Generation-Y comprises of those born between 1981 and 2001and are the youngest cohort within today's average workforce. Identifying the characteristics of Generation-Y is essential to frame the strategies within which you can motivate and incentivise them.

Research suggests Generation-Y approach a work/life balance in a different way to those before them and studies show this can lead to employers perceiving such workers to be 'demanding', 'pampered', 'entitled', 'fickle' or 'unmotivated'. However, perhaps this is simply a lack of understanding of how the latest generation expects to interact. As a group they are far more technologically-savvy and tend to be more creative with expectations in order to achieve results within a much shorter period of time.
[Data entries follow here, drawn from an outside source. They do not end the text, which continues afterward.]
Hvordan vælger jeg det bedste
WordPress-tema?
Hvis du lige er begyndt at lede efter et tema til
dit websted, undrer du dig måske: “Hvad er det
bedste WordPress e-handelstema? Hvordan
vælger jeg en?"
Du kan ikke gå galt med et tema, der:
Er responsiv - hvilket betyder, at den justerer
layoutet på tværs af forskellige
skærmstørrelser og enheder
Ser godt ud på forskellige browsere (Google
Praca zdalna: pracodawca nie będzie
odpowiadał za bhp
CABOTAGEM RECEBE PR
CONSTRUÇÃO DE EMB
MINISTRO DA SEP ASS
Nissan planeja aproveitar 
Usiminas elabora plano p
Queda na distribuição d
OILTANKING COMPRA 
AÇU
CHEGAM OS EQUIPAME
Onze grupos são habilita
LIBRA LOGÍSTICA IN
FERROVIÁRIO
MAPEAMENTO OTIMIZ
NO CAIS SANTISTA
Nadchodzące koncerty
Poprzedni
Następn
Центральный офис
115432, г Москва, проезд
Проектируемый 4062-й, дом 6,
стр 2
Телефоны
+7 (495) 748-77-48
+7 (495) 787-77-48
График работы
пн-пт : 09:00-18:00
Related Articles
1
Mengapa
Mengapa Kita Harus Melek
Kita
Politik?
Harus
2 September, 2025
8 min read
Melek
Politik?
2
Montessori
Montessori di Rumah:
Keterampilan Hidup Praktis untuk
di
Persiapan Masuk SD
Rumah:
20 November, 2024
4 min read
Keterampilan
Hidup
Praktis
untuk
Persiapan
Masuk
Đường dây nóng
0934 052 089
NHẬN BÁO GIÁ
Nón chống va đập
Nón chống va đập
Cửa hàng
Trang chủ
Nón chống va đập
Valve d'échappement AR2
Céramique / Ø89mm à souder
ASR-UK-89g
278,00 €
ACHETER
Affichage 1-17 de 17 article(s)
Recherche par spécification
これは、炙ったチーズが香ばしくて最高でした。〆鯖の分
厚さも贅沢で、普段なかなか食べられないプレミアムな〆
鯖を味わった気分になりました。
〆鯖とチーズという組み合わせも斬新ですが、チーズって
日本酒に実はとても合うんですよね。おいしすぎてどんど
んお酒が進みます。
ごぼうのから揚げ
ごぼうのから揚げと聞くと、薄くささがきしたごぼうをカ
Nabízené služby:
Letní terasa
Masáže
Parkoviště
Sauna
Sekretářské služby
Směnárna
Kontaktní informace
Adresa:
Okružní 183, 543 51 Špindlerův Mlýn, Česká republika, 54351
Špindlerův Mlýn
Indeed Generation-Y places value on a high level of teamwork, flexible working and technology through which business can operate and thrive. Cold hard cash is not necessarily the main motivational factor for them. It is therefore necessary to explore ways in which organisations can build a system around which Generation-Y can feel fulfilled and empowered. A traditional straight-line career path will not necessarily achieve this. A more meritocratic system which harnesses their talents and through which they can be rewarded, incentivised and develop positions of leadership will almost certainly be more effective.  

Of course sole focus cannot be given to Generation-Y.  Generations before them are still, and will remain for some time, a significant and fundamental part of the workforce and businesses must devise a strategy that creates harmony and consistency for all employees, providing fair and equal opportunities. Marrying the expectations of and closing the gap between the different generations within a workforce is therefore a real challenge and requires thought and creativity in approach.

How employee incentive schemes can help

Participation in some form of employee share scheme has been for many years an effective way of motivating and incentivising employees. Designed correctly, this can align the interests of both key shareholders and employees so that everyone within an organisation moves in the same direction, with the same common goals and objectives. Numerous models exist through which incentive schemes can be structured, for example:

  • Enterprise Management Incentive Plans
  • Company Share Option Plans
  • Save As You Earn
  • Share Incentive Plans
  • Long Term Incentive Plans

All of these give employees the opportunity to acquire shares in their employing company on favourable terms and often with associated tax advantages for both the employer and employee. The ultimate intention is of course to enable employees to share in the financial growth of the company.

The key to the success of such schemes will often be ensuring they are appropriately linked to suitable company and/or individual performance criteria. Therefore, when designing an incentive arrangement, considerable thought should be given to the strategy of the business as a whole, who you are trying to motivate and why. The profile of an organisation's employees will be a very important factor. Understanding the psychology of what makes employees tick will help shape the fundamental aspects of the plan.

Recognising that Generation-Y is not simply motivated by the financial aspects of an employment relationship, an employee share scheme can be a valuable tool to highly engage with employees and to weave them more closely into the fabric of the organisation. In this vein, an employee-owned (EO) model for businesses may be one that Generation-Y aligns itself more closely with. Most commonly referred to as the John Lewis model, EO can be a social and economic enabler, allowing employees (as part owners) the ability to be entrepreneurial and more committed to the company and its success. A key characteristic of EO is engagement throughout the organisation and allowing employees to have a voice to decide how the business develops and the direction it takes. For a generation that is not necessarily fulfilled with a traditional employee/employer relationship, an EO model is likely to help empower and enrich them in their working lives. Combining the benefits of EO and the more common employee share scheme structures mentioned above could provide a powerful alternative for Generation-Y and beyond.